Saying they intend to position Minnesota as a world destination for health care services, Mayo Clinic announced Wednesday it would invest more than $3 billion in what will become the state's largest economic development project.
In a release, May Clinic announced it plans for Destination Medical Center, a $5 billion economic development initiative that follows a three-year study by the clinic to chart its future business strategy in a global economy.
Mayo is expected to pour $3.5 billion into its Rochester campus over the next two decades, and an additional $2.1 billion in private investments will also fund the project, which is expected to create between 35,000 and 45,000 new jobs.
Not only is the development plan the largest in Minnesota, but it is also one of the largest in the nation. Officials estimate it could generate more than $3 billion in tax revenues for the state.
"This bold economic development initiative is driven on the proof of growth in the private sector and not the promise of growth," said John Noseworthy, M.D., Mayo Clinic president and CEO. "Ten years from now, there will emerge just a few medical centers with the reputation for health care excellence and patient-focused outcomes that will attract patients from all over the world to their flagship medical center."
Mayo is already the largest employer in the state, employing more than 32,000. The headquarters in Rochester attracts patients from across the world, but Noseworthy said other U.S. cities and foreign countries have considered Mayo to expand there.
"Various medical centers are evaluating major cities in the United States, Europe, Asia, and the Middle East as possible locations for significant expansion," said Noseworthy.
Noseworthy confirmed Mayo Clinic is evaluating plans for additional expansion outside the state in the future; however, he said they are certain they will not uproot.
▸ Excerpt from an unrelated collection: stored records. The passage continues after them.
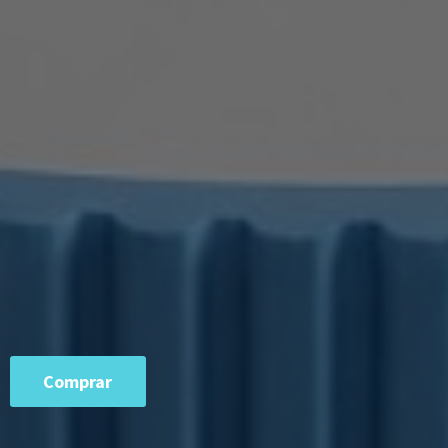
Comprar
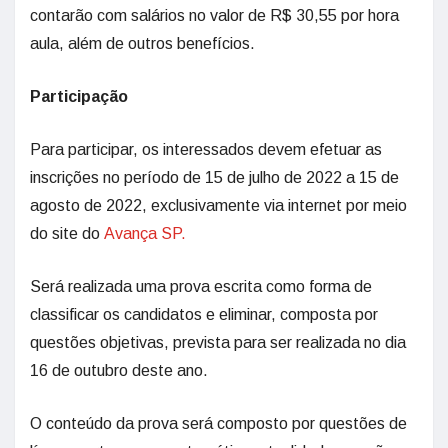
contarão com salários no valor de R$ 30,55 por hora
aula, além de outros benefícios.
Participação
Para participar, os interessados devem efetuar as
inscrições no período de 15 de julho de 2022 a 15 de
agosto de 2022, exclusivamente via internet por meio
do site do
Avança SP.
Será realizada uma prova escrita como forma de
classificar os candidatos e eliminar, composta por
questões objetivas, prevista para ser realizada no dia
16 de outubro deste ano.
O conteúdo da prova será composto por questões de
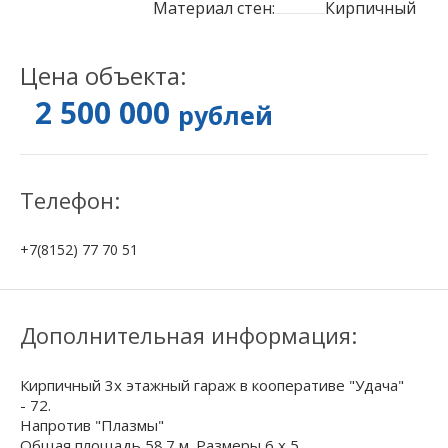
Материал стен:
Кирпичный
Цена объекта:
2 500 000
рублей
Телефон:
+7(8152) 77 70 51
Дополнительная информация:
Кирпичный 3х этажный гараж в кооперативе "Удача"
- 72.
Напротив "Плазмы"
Общая площадь 58.7 м. Размеры 6 x 5.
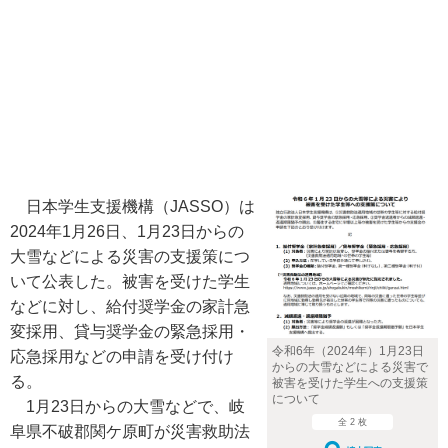
日本学生支援機構（JASSO）は
2024年1月26日、1月23日からの
大雪などによる災害の支援策につ
いて公表した。被害を受けた学生
などに対し、給付奨学金の家計急
変採用、貸与奨学金の緊急採用・
令和6年（2024年）1月23日
応急採用などの申請を受け付け
からの大雪などによる災害で
る。
被害を受けた学生への支援策
について
1月23日からの大雪などで、岐
全 2 枚
阜県不破郡関ケ原町が災害救助法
"We believe Rochester can and should remain Mayo's global headquarters and a premier destination for medical care well into the future, assuming we can attract the additional private business investments and finance the necessary public infrastructure needed to support an expansion of this scale," he said.
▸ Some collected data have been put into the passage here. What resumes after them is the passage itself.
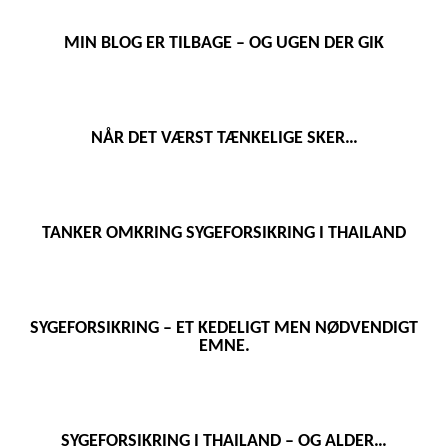
MIN BLOG ER TILBAGE – OG UGEN DER GIK
NÅR DET VÆRST TÆNKELIGE SKER…
TANKER OMKRING SYGEFORSIKRING I THAILAND
SYGEFORSIKRING – ET KEDELIGT MEN NØDVENDIGT
EMNE.
SYGEFORSIKRING I THAILAND – OG ALDER…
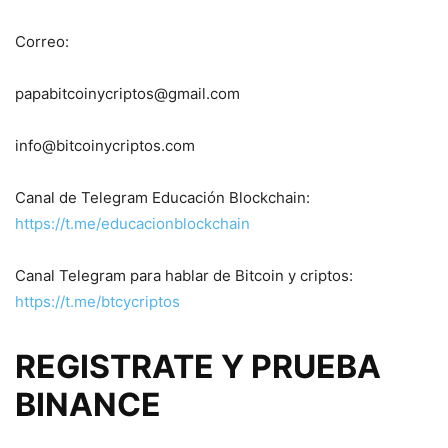
Correo:
papabitcoinycriptos@gmail.com
info@bitcoinycriptos.com
Canal de Telegram Educación Blockchain:
https://t.me/educacionblockchain
Canal Telegram para hablar de Bitcoin y criptos:
https://t.me/btcycriptos
REGISTRATE Y PRUEBA
BINANCE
The plan estimates $585 million in public infrastructure costs would be required to support the expansion over the 20-year timeline, and that between 1,800-2,200 construction workers would be needed each year.
ECONOMIC IMPACT FORECAST
WHAT IS PLANNED
There are three major elements of the DMC plan. One is, of course, physical expansion of facilities and services. The others involve courting more private businesses while addressing a "satisfaction gap" among patients, employees and Rochester residents.
Nearly $3.5 billion will be invested in improvements at Mayo facilities in Minnesota and other states.
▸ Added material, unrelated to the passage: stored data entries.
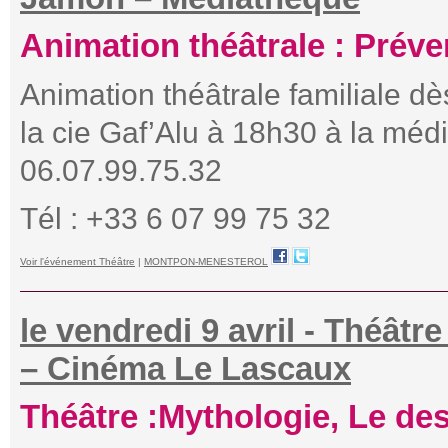
Animation théâtrale : Préve
Animation théâtrale familiale dè
la cie Gaf’Alu à 18h30 à la médi
06.07.99.75.32
Tél : +33 6 07 99 75 32
Voir l'événement Théâtre
|
MONTPON-MENESTEROL
le vendredi 9 avril - Théâtr
– Cinéma Le Lascaux
Théâtre :Mythologie, Le des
The plan also seeks to support entrepreneurs licensing Mayo technologies in order to advance medicine and then make those technologies and developments available to patients.
Mayo Clinic plans to offer short-term leases to bio-businesses quickly and affordably through a specifically-designated start up site that promotes collaboration and access to resources.
In 2012, Mayo Clinic and the city of Rochester -- along with Rochester Area Economic Development, Inc. -- announced an accelerator project that is expected to streamline that process.
COURTING PRIVATE BUSINESSES
Market research conducted by Mayo Clinic uncovered gaps in patient and visitor satisfaction between the experience on the Mayo campus and the experience in Rochester.
While the experiences on the campus were rated very highly, officials say new lodging, hospitality, entertainment, retail and visitor attractions are necessary to fully realize their vision of becoming a destination medical center.
Furthermore, Mayo Clinic says the "satisfaction gap" is also pronounced in employees and other residents seeking better housing options and quality of life enhancements in the community. In fact, Mayo described the issue as an "impediment" when trying to hire new physicians who would need to relocate.
To realize the DMC plan, which is expected to bring hundreds of thousands of new visitors to Rochester annually, Mayo Clinic says significant investments must be made to public infrastructure, including:
While the plan estimates $585 million will be needed, Mayo Clinic says it is clear that the city of Rochester does not have the capacity to finance beyond $500 million.
While a portion of the proposed infrastructure developments would be financed locally through city tax revenues and potential revenue bonds, Mayo Clinic plans to ask state legislatures to create a statute establishing a public body governed by state and local employees to review the plans and recommend projects to the state for funding.
The project also seeks about $500 million from a state appropriation bond that could be drawn upon incrementally during the duration of the project as approved by the state.